▶ [WHAT THE TASK ASKS]:
Print each line from the start of the records below up through the line where "Приводится список из" is found, exactly as given.

Extracted data entries:
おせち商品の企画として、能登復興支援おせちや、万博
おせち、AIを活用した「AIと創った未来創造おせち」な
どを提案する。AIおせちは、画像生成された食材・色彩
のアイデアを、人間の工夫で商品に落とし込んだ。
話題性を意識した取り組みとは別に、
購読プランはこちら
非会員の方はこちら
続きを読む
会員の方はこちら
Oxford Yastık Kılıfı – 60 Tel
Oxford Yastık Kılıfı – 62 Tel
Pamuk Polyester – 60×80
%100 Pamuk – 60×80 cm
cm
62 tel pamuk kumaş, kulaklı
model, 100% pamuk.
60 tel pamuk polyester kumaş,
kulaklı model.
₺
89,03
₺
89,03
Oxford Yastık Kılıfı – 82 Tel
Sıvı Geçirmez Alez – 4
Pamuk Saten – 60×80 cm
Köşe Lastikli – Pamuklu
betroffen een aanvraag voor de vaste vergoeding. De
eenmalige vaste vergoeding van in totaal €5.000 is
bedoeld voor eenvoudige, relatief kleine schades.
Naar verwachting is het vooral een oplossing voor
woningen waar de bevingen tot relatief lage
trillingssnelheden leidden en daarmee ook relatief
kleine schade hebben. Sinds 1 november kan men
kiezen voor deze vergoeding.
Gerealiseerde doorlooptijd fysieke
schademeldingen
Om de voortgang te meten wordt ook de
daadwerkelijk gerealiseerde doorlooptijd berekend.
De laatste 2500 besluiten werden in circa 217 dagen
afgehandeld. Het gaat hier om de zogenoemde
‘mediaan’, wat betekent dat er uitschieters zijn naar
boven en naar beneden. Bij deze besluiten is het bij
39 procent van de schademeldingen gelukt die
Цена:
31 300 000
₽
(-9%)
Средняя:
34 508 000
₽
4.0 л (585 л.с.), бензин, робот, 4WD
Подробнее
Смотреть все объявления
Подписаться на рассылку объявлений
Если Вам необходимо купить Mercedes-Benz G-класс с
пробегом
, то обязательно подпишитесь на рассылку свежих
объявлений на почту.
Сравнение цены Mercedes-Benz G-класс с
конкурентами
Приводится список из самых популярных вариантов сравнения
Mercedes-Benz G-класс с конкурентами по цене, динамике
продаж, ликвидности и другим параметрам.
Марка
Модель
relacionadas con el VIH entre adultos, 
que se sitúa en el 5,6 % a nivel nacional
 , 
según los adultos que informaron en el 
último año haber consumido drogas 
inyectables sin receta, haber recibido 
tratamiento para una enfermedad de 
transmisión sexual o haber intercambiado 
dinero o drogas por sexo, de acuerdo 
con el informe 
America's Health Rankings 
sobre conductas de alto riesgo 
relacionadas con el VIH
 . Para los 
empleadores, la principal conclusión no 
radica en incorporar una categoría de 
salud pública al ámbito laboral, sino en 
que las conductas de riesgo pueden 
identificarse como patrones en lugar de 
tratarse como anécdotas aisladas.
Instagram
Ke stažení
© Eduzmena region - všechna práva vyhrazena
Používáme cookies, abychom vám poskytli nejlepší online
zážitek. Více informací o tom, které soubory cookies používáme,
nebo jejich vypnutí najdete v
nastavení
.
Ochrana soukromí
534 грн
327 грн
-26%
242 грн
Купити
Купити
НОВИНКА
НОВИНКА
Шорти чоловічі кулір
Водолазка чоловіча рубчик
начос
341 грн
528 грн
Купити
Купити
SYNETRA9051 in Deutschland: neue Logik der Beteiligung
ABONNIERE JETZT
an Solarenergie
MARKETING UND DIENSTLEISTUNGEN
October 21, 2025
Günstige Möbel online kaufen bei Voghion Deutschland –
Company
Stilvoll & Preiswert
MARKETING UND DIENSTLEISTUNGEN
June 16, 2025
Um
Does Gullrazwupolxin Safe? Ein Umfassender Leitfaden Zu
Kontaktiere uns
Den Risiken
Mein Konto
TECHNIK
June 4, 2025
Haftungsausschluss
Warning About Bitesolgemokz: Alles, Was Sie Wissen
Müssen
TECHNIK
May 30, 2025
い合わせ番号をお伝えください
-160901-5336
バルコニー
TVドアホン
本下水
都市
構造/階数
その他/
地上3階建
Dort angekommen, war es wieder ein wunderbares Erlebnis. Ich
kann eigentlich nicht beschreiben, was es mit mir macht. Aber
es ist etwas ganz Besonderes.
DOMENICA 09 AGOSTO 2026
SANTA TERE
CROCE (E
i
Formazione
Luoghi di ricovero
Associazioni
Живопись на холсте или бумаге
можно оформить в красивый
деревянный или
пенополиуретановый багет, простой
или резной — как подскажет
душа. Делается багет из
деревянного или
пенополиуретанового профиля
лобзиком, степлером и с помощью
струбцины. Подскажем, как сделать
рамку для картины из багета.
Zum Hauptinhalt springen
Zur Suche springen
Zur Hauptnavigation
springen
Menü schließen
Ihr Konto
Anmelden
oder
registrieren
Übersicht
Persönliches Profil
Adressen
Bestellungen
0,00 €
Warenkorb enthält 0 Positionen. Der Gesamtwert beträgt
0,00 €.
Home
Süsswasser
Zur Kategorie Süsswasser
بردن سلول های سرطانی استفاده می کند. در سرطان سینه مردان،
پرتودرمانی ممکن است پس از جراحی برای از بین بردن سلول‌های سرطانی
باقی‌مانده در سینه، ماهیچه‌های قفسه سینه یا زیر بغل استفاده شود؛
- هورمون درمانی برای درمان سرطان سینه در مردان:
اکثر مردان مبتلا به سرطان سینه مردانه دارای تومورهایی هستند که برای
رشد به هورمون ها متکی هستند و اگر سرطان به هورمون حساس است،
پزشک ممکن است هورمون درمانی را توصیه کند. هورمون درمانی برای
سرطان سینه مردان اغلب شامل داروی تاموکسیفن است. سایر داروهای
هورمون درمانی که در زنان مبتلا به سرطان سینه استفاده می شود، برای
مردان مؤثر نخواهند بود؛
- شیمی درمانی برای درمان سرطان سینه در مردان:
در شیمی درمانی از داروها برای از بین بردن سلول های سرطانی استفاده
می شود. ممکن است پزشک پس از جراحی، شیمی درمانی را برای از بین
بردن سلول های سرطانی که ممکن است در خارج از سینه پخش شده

▶ [ANSWER FOR THE TASK]:
おせち商品の企画として、能登復興支援おせちや、万博
おせち、AIを活用した「AIと創った未来創造おせち」な
どを提案する。AIおせちは、画像生成された食材・色彩
のアイデアを、人間の工夫で商品に落とし込んだ。
話題性を意識した取り組みとは別に、
購読プランはこちら
非会員の方はこちら
続きを読む
会員の方はこちら
Oxford Yastık Kılıfı – 60 Tel
Oxford Yastık Kılıfı – 62 Tel
Pamuk Polyester – 60×80
%100 Pamuk – 60×80 cm
cm
62 tel pamuk kumaş, kulaklı
model, 100% pamuk.
60 tel pamuk polyester kumaş,
kulaklı model.
₺
89,03
₺
89,03
Oxford Yastık Kılıfı – 82 Tel
Sıvı Geçirmez Alez – 4
Pamuk Saten – 60×80 cm
Köşe Lastikli – Pamuklu
betroffen een aanvraag voor de vaste vergoeding. De
eenmalige vaste vergoeding van in totaal €5.000 is
bedoeld voor eenvoudige, relatief kleine schades.
Naar verwachting is het vooral een oplossing voor
woningen waar de bevingen tot relatief lage
trillingssnelheden leidden en daarmee ook relatief
kleine schade hebben. Sinds 1 november kan men
kiezen voor deze vergoeding.
Gerealiseerde doorlooptijd fysieke
schademeldingen
Om de voortgang te meten wordt ook de
daadwerkelijk gerealiseerde doorlooptijd berekend.
De laatste 2500 besluiten werden in circa 217 dagen
afgehandeld. Het gaat hier om de zogenoemde
‘mediaan’, wat betekent dat er uitschieters zijn naar
boven en naar beneden. Bij deze besluiten is het bij
39 procent van de schademeldingen gelukt die
Цена:
31 300 000
₽
(-9%)
Средняя:
34 508 000
₽
4.0 л (585 л.с.), бензин, робот, 4WD
Подробнее
Смотреть все объявления
Подписаться на рассылку объявлений
Если Вам необходимо купить Mercedes-Benz G-класс с
пробегом
, то обязательно подпишитесь на рассылку свежих
объявлений на почту.
Сравнение цены Mercedes-Benz G-класс с
конкурентами
Приводится список из самых популярных вариантов сравнения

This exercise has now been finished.